Your objective>
Reproduce the entries exactly as they appear below.

Supplied records>
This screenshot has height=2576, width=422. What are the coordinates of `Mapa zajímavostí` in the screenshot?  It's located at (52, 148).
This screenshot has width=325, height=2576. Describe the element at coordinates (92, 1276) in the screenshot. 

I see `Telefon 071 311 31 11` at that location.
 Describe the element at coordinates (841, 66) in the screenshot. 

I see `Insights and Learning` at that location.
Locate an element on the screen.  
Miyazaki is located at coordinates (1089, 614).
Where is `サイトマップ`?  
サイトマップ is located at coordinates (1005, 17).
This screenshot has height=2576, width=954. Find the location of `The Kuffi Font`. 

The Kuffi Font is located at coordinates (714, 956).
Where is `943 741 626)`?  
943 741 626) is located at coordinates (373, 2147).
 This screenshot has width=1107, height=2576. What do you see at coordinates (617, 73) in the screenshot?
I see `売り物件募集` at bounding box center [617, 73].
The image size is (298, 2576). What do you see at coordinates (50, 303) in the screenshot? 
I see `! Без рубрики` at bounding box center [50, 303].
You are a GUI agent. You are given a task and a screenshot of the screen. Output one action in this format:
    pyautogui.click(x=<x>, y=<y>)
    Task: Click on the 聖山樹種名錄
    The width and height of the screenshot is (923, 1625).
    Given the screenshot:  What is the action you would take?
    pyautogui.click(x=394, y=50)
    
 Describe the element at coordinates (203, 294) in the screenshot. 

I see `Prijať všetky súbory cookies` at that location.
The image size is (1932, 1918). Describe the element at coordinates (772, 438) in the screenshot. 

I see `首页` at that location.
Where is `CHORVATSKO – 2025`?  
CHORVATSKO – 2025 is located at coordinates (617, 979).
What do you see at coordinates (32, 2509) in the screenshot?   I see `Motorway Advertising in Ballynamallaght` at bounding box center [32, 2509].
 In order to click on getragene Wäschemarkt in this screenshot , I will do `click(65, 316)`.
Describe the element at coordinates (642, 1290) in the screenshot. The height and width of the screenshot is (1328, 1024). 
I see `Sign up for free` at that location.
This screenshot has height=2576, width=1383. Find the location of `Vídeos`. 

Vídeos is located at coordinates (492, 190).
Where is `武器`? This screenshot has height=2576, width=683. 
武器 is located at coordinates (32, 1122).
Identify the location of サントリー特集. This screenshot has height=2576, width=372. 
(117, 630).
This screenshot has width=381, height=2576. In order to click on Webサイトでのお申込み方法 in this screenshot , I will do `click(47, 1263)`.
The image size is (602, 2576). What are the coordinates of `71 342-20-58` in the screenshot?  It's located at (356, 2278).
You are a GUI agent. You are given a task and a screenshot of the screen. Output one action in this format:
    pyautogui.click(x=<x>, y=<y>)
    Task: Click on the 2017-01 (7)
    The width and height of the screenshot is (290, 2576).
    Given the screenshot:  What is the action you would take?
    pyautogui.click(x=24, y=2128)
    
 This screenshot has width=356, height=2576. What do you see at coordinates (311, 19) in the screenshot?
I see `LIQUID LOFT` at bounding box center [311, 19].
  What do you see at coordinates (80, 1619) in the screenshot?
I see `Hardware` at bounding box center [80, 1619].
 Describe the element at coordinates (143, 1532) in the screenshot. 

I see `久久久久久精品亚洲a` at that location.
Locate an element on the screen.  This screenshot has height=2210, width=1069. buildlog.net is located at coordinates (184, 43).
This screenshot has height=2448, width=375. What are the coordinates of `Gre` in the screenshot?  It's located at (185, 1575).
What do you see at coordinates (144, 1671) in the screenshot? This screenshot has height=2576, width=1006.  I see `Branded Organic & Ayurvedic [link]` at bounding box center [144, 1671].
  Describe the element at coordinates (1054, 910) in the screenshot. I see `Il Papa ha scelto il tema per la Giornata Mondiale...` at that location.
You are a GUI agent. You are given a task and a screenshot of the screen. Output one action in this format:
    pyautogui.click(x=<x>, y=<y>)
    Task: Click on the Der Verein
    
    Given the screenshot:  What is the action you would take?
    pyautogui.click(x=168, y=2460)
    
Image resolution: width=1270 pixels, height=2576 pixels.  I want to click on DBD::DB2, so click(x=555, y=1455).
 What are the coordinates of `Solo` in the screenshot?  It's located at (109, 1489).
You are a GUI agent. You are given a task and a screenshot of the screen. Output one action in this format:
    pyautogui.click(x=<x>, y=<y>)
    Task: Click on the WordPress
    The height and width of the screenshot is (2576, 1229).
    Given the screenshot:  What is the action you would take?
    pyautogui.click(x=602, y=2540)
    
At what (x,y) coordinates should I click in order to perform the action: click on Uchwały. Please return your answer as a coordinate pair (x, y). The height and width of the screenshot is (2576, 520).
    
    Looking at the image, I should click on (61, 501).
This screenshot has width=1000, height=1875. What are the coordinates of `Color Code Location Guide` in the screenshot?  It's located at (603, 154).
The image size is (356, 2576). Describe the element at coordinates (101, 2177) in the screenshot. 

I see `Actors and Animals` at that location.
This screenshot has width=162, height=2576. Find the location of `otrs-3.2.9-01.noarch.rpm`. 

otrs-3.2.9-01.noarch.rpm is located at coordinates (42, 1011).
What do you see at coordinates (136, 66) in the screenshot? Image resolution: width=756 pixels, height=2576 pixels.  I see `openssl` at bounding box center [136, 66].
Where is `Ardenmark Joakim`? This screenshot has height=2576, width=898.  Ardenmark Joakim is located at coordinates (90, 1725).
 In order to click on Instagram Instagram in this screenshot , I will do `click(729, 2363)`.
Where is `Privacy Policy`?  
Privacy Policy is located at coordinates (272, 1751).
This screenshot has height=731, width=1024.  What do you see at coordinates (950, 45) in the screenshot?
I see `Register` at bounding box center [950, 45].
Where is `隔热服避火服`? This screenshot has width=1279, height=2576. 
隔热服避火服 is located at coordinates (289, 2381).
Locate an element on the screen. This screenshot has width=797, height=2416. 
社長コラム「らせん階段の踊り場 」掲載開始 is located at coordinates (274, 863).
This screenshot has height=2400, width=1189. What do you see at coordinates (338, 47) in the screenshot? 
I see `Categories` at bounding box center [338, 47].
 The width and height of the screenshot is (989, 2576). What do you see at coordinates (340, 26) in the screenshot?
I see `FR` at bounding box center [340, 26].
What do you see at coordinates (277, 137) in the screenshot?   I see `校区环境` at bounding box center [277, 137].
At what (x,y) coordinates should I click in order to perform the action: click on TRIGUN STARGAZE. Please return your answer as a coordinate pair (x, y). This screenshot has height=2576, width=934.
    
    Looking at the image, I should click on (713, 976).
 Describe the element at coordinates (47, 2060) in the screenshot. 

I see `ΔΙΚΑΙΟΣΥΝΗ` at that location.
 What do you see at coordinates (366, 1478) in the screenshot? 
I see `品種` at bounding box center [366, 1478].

Expected output>
This screenshot has height=2576, width=422. What are the coordinates of `Mapa zajímavostí` in the screenshot?  It's located at (52, 148).
This screenshot has width=325, height=2576. Describe the element at coordinates (92, 1276) in the screenshot. 

I see `Telefon 071 311 31 11` at that location.
 Describe the element at coordinates (841, 66) in the screenshot. 

I see `Insights and Learning` at that location.
Locate an element on the screen.  
Miyazaki is located at coordinates (1089, 614).
Where is `サイトマップ`?  
サイトマップ is located at coordinates (1005, 17).
This screenshot has height=2576, width=954. Find the location of `The Kuffi Font`. 

The Kuffi Font is located at coordinates (714, 956).
Where is `943 741 626)`?  
943 741 626) is located at coordinates (373, 2147).
 This screenshot has width=1107, height=2576. What do you see at coordinates (617, 73) in the screenshot?
I see `売り物件募集` at bounding box center [617, 73].
The image size is (298, 2576). What do you see at coordinates (50, 303) in the screenshot? 
I see `! Без рубрики` at bounding box center [50, 303].
You are a GUI agent. You are given a task and a screenshot of the screen. Output one action in this format:
    pyautogui.click(x=<x>, y=<y>)
    Task: Click on the 聖山樹種名錄
    The width and height of the screenshot is (923, 1625).
    Given the screenshot:  What is the action you would take?
    pyautogui.click(x=394, y=50)
    
 Describe the element at coordinates (203, 294) in the screenshot. 

I see `Prijať všetky súbory cookies` at that location.
The image size is (1932, 1918). Describe the element at coordinates (772, 438) in the screenshot. 

I see `首页` at that location.
Where is `CHORVATSKO – 2025`?  
CHORVATSKO – 2025 is located at coordinates (617, 979).
What do you see at coordinates (32, 2509) in the screenshot?   I see `Motorway Advertising in Ballynamallaght` at bounding box center [32, 2509].
 In order to click on getragene Wäschemarkt in this screenshot , I will do `click(65, 316)`.
Describe the element at coordinates (642, 1290) in the screenshot. The height and width of the screenshot is (1328, 1024). 
I see `Sign up for free` at that location.
This screenshot has height=2576, width=1383. Find the location of `Vídeos`. 

Vídeos is located at coordinates (492, 190).
Where is `武器`? This screenshot has height=2576, width=683. 
武器 is located at coordinates (32, 1122).
Identify the location of サントリー特集. This screenshot has height=2576, width=372. 
(117, 630).
This screenshot has width=381, height=2576. In order to click on Webサイトでのお申込み方法 in this screenshot , I will do `click(47, 1263)`.
The image size is (602, 2576). What are the coordinates of `71 342-20-58` in the screenshot?  It's located at (356, 2278).
You are a GUI agent. You are given a task and a screenshot of the screen. Output one action in this format:
    pyautogui.click(x=<x>, y=<y>)
    Task: Click on the 2017-01 (7)
    The width and height of the screenshot is (290, 2576).
    Given the screenshot:  What is the action you would take?
    pyautogui.click(x=24, y=2128)
    
 This screenshot has width=356, height=2576. What do you see at coordinates (311, 19) in the screenshot?
I see `LIQUID LOFT` at bounding box center [311, 19].
  What do you see at coordinates (80, 1619) in the screenshot?
I see `Hardware` at bounding box center [80, 1619].
 Describe the element at coordinates (143, 1532) in the screenshot. 

I see `久久久久久精品亚洲a` at that location.
Locate an element on the screen.  This screenshot has height=2210, width=1069. buildlog.net is located at coordinates (184, 43).
This screenshot has height=2448, width=375. What are the coordinates of `Gre` in the screenshot?  It's located at (185, 1575).
What do you see at coordinates (144, 1671) in the screenshot? This screenshot has height=2576, width=1006.  I see `Branded Organic & Ayurvedic [link]` at bounding box center [144, 1671].
  Describe the element at coordinates (1054, 910) in the screenshot. I see `Il Papa ha scelto il tema per la Giornata Mondiale...` at that location.
You are a GUI agent. You are given a task and a screenshot of the screen. Output one action in this format:
    pyautogui.click(x=<x>, y=<y>)
    Task: Click on the Der Verein
    
    Given the screenshot:  What is the action you would take?
    pyautogui.click(x=168, y=2460)
    
Image resolution: width=1270 pixels, height=2576 pixels.  I want to click on DBD::DB2, so click(x=555, y=1455).
 What are the coordinates of `Solo` in the screenshot?  It's located at (109, 1489).
You are a GUI agent. You are given a task and a screenshot of the screen. Output one action in this format:
    pyautogui.click(x=<x>, y=<y>)
    Task: Click on the WordPress
    The height and width of the screenshot is (2576, 1229).
    Given the screenshot:  What is the action you would take?
    pyautogui.click(x=602, y=2540)
    
At what (x,y) coordinates should I click in order to perform the action: click on Uchwały. Please return your answer as a coordinate pair (x, y). The height and width of the screenshot is (2576, 520).
    
    Looking at the image, I should click on (61, 501).
This screenshot has width=1000, height=1875. What are the coordinates of `Color Code Location Guide` in the screenshot?  It's located at (603, 154).
The image size is (356, 2576). Describe the element at coordinates (101, 2177) in the screenshot. 

I see `Actors and Animals` at that location.
This screenshot has width=162, height=2576. Find the location of `otrs-3.2.9-01.noarch.rpm`. 

otrs-3.2.9-01.noarch.rpm is located at coordinates (42, 1011).
What do you see at coordinates (136, 66) in the screenshot? Image resolution: width=756 pixels, height=2576 pixels.  I see `openssl` at bounding box center [136, 66].
Where is `Ardenmark Joakim`? This screenshot has height=2576, width=898.  Ardenmark Joakim is located at coordinates (90, 1725).
 In order to click on Instagram Instagram in this screenshot , I will do `click(729, 2363)`.
Where is `Privacy Policy`?  
Privacy Policy is located at coordinates (272, 1751).
This screenshot has height=731, width=1024.  What do you see at coordinates (950, 45) in the screenshot?
I see `Register` at bounding box center [950, 45].
Where is `隔热服避火服`? This screenshot has width=1279, height=2576. 
隔热服避火服 is located at coordinates (289, 2381).
Locate an element on the screen. This screenshot has width=797, height=2416. 
社長コラム「らせん階段の踊り場 」掲載開始 is located at coordinates (274, 863).
This screenshot has height=2400, width=1189. What do you see at coordinates (338, 47) in the screenshot? 
I see `Categories` at bounding box center [338, 47].
 The width and height of the screenshot is (989, 2576). What do you see at coordinates (340, 26) in the screenshot?
I see `FR` at bounding box center [340, 26].
What do you see at coordinates (277, 137) in the screenshot?   I see `校区环境` at bounding box center [277, 137].
At what (x,y) coordinates should I click in order to perform the action: click on TRIGUN STARGAZE. Please return your answer as a coordinate pair (x, y). This screenshot has height=2576, width=934.
    
    Looking at the image, I should click on (713, 976).
 Describe the element at coordinates (47, 2060) in the screenshot. 

I see `ΔΙΚΑΙΟΣΥΝΗ` at that location.
 What do you see at coordinates (366, 1478) in the screenshot? 
I see `品種` at bounding box center [366, 1478].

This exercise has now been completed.